All of the entries are to be written out again verbatim.

* **Information provided**:
BEGIN

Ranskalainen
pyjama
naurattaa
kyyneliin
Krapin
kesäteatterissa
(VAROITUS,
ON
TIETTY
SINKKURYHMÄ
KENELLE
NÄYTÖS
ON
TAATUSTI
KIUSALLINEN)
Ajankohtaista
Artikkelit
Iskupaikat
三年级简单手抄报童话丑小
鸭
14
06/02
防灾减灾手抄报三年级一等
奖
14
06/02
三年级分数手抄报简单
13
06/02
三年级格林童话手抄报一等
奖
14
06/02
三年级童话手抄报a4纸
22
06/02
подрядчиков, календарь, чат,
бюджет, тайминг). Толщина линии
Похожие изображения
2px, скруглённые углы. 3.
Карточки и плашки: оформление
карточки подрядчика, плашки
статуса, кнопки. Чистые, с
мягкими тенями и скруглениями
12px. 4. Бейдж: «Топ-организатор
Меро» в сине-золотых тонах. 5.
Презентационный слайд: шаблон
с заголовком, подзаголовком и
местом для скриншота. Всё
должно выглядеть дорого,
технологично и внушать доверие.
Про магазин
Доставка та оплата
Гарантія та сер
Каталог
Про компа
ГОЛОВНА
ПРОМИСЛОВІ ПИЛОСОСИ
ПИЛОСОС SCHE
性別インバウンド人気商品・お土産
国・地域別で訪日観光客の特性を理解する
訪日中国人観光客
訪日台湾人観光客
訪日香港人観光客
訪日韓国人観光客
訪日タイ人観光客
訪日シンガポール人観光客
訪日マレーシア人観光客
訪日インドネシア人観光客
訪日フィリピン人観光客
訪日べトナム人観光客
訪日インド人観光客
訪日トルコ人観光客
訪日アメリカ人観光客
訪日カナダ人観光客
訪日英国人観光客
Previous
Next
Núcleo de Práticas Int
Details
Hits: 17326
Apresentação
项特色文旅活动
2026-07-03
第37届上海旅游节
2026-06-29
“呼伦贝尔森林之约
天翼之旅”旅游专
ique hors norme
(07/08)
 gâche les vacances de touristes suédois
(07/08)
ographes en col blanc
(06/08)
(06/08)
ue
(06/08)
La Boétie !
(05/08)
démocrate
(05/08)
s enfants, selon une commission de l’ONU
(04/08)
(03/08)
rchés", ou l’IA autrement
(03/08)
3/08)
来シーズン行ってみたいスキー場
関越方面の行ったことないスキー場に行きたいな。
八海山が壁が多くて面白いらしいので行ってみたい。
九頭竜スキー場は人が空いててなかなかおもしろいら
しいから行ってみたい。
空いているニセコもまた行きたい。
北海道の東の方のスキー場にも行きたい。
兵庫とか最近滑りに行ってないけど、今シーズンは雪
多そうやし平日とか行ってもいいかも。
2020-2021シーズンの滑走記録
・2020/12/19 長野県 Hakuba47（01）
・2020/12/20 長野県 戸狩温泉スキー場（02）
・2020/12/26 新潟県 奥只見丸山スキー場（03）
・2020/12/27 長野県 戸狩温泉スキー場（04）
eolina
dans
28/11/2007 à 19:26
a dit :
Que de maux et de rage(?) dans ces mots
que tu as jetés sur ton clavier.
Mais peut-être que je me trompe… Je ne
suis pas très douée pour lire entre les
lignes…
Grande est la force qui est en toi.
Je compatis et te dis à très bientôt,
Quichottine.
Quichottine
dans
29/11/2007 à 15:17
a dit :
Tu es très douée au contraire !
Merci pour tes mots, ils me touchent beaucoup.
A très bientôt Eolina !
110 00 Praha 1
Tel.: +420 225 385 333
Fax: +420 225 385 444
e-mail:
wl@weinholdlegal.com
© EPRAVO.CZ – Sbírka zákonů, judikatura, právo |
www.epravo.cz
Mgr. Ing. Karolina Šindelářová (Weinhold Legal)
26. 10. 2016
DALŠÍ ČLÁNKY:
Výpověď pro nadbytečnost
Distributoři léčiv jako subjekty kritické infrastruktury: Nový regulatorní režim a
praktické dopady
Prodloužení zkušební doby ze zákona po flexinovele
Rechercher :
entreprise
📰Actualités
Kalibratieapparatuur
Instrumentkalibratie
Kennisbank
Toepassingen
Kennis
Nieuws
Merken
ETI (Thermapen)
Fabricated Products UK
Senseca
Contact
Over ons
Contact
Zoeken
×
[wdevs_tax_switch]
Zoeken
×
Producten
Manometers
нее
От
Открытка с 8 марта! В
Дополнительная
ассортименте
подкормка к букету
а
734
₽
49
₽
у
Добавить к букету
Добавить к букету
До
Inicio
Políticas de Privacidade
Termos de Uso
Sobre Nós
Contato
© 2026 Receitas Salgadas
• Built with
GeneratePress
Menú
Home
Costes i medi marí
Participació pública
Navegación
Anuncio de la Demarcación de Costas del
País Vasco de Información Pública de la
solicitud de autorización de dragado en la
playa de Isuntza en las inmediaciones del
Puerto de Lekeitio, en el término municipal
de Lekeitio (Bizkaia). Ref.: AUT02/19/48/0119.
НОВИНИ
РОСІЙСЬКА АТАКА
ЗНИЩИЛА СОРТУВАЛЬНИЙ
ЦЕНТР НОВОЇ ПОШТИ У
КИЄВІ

END

* **Result of the task**:
Ranskalainen
pyjama
naurattaa
kyyneliin
Krapin
kesäteatterissa
(VAROITUS,
ON
TIETTY
SINKKURYHMÄ
KENELLE
NÄYTÖS
ON
TAATUSTI
KIUSALLINEN)
Ajankohtaista
Artikkelit
Iskupaikat
三年级简单手抄报童话丑小
鸭
14
06/02
防灾减灾手抄报三年级一等
奖
14
06/02
三年级分数手抄报简单
13
06/02
三年级格林童话手抄报一等
奖
14
06/02
三年级童话手抄报a4纸
22
06/02
подрядчиков, календарь, чат,
бюджет, тайминг). Толщина линии
Похожие изображения
2px, скруглённые углы. 3.
Карточки и плашки: оформление
карточки подрядчика, плашки
статуса, кнопки. Чистые, с
мягкими тенями и скруглениями
12px. 4. Бейдж: «Топ-организатор
Меро» в сине-золотых тонах. 5.
Презентационный слайд: шаблон
с заголовком, подзаголовком и
местом для скриншота. Всё
должно выглядеть дорого,
технологично и внушать доверие.
Про магазин
Доставка та оплата
Гарантія та сер
Каталог
Про компа
ГОЛОВНА
ПРОМИСЛОВІ ПИЛОСОСИ
ПИЛОСОС SCHE
性別インバウンド人気商品・お土産
国・地域別で訪日観光客の特性を理解する
訪日中国人観光客
訪日台湾人観光客
訪日香港人観光客
訪日韓国人観光客
訪日タイ人観光客
訪日シンガポール人観光客
訪日マレーシア人観光客
訪日インドネシア人観光客
訪日フィリピン人観光客
訪日べトナム人観光客
訪日インド人観光客
訪日トルコ人観光客
訪日アメリカ人観光客
訪日カナダ人観光客
訪日英国人観光客
Previous
Next
Núcleo de Práticas Int
Details
Hits: 17326
Apresentação
项特色文旅活动
2026-07-03
第37届上海旅游节
2026-06-29
“呼伦贝尔森林之约
天翼之旅”旅游专
ique hors norme
(07/08)
 gâche les vacances de touristes suédois
(07/08)
ographes en col blanc
(06/08)
(06/08)
ue
(06/08)
La Boétie !
(05/08)
démocrate
(05/08)
s enfants, selon une commission de l’ONU
(04/08)
(03/08)
rchés", ou l’IA autrement
(03/08)
3/08)
来シーズン行ってみたいスキー場
関越方面の行ったことないスキー場に行きたいな。
八海山が壁が多くて面白いらしいので行ってみたい。
九頭竜スキー場は人が空いててなかなかおもしろいら
しいから行ってみたい。
空いているニセコもまた行きたい。
北海道の東の方のスキー場にも行きたい。
兵庫とか最近滑りに行ってないけど、今シーズンは雪
多そうやし平日とか行ってもいいかも。
2020-2021シーズンの滑走記録
・2020/12/19 長野県 Hakuba47（01）
・2020/12/20 長野県 戸狩温泉スキー場（02）
・2020/12/26 新潟県 奥只見丸山スキー場（03）
・2020/12/27 長野県 戸狩温泉スキー場（04）
eolina
dans
28/11/2007 à 19:26
a dit :
Que de maux et de rage(?) dans ces mots
que tu as jetés sur ton clavier.
Mais peut-être que je me trompe… Je ne
suis pas très douée pour lire entre les
lignes…
Grande est la force qui est en toi.
Je compatis et te dis à très bientôt,
Quichottine.
Quichottine
dans
29/11/2007 à 15:17
a dit :
Tu es très douée au contraire !
Merci pour tes mots, ils me touchent beaucoup.
A très bientôt Eolina !
110 00 Praha 1
Tel.: +420 225 385 333
Fax: +420 225 385 444
e-mail:
wl@weinholdlegal.com
© EPRAVO.CZ – Sbírka zákonů, judikatura, právo |
www.epravo.cz
Mgr. Ing. Karolina Šindelářová (Weinhold Legal)
26. 10. 2016
DALŠÍ ČLÁNKY:
Výpověď pro nadbytečnost
Distributoři léčiv jako subjekty kritické infrastruktury: Nový regulatorní režim a
praktické dopady
Prodloužení zkušební doby ze zákona po flexinovele
Rechercher :
entreprise
📰Actualités
Kalibratieapparatuur
Instrumentkalibratie
Kennisbank
Toepassingen
Kennis
Nieuws
Merken
ETI (Thermapen)
Fabricated Products UK
Senseca
Contact
Over ons
Contact
Zoeken
×
[wdevs_tax_switch]
Zoeken
×
Producten
Manometers
нее
От
Открытка с 8 марта! В
Дополнительная
ассортименте
подкормка к букету
а
734
₽
49
₽
у
Добавить к букету
Добавить к букету
До
Inicio
Políticas de Privacidade
Termos de Uso
Sobre Nós
Contato
© 2026 Receitas Salgadas
• Built with
GeneratePress
Menú
Home
Costes i medi marí
Participació pública
Navegación
Anuncio de la Demarcación de Costas del
País Vasco de Información Pública de la
solicitud de autorización de dragado en la
playa de Isuntza en las inmediaciones del
Puerto de Lekeitio, en el término municipal
de Lekeitio (Bizkaia). Ref.: AUT02/19/48/0119.
НОВИНИ
РОСІЙСЬКА АТАКА
ЗНИЩИЛА СОРТУВАЛЬНИЙ
ЦЕНТР НОВОЇ ПОШТИ У
КИЄВІ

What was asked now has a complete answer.